Feedback linearizing control laws of (11) and (20), and state transformations of (17) and (21) are implemented in dSPACE for experimental testing of position and speed controllers. Fig.13 demonstrates speed responses for 25 %, 75% and 100% of the maximum input.

figure 13

Experimentally measured speed responses 25%, 75%, and 100 % inputs respectively

From Fig.13, the transient response is identical for all levels of command input. However, the required state trans-formations and linearizing control laws have a significant degree of complexity, particularly when compared with the classical PI case.

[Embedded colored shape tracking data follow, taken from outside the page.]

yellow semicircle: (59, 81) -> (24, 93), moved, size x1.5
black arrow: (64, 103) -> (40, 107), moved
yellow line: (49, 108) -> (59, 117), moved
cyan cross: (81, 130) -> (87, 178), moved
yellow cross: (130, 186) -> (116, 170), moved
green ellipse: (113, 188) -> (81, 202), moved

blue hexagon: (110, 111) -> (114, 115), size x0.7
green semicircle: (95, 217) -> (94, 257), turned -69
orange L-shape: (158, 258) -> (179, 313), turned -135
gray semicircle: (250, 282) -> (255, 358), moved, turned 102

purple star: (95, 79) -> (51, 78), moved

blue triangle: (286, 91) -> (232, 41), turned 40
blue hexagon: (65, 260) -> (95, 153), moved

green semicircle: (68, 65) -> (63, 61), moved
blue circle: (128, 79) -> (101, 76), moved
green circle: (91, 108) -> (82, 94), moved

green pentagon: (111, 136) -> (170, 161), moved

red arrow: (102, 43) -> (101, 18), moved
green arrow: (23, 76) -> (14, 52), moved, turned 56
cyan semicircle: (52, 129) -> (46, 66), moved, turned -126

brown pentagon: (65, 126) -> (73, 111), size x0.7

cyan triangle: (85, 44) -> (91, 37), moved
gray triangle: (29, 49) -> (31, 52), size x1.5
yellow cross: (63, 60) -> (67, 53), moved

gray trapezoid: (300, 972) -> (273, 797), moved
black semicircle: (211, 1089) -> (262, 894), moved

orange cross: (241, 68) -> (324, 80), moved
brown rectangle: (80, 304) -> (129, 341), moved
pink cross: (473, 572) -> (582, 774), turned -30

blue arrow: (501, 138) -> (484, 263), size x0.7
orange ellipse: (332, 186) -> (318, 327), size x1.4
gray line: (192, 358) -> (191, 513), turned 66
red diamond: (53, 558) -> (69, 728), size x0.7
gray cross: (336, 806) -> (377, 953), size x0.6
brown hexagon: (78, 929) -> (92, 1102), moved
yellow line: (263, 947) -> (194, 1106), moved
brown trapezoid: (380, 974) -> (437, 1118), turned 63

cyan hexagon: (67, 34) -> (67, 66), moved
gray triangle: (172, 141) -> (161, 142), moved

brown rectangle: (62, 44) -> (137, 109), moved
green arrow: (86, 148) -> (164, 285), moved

Experimental results for the feedback linearizing position controller are shown in Fig.14 for transient position com-mands of θ ref = 25%, 75% and 100% of maximum input respectively. Fig.14 demonstrates excellent agreement with the theoretically expected results.

figure 14

Experimentally measured transient position responses 25 %, 75 %, and 100 % inputs, respectively

7 Conclusions

To compensate for the nonlinearity of the magnetic coupling’ torque transfer characteristic, an approach based on the use of feedback linearization and state feedback has been developed. The derived control laws and state transformations result in exact linear behavior, for both speed and position control, between input and output. Feedback linearization forms an inner control loop that renders the nonlinear input-output dynamics into a linear chain of integrators. With a feedback linearized “inner loop”, an “outer loop” is designed to produce the overall required dynamics. As previously discussed, the ITAE step response polynomials are used to provide an optimized linear step response over the entire input operating range, prior to the point at which pole-slipping occurs in the magnetic coupling.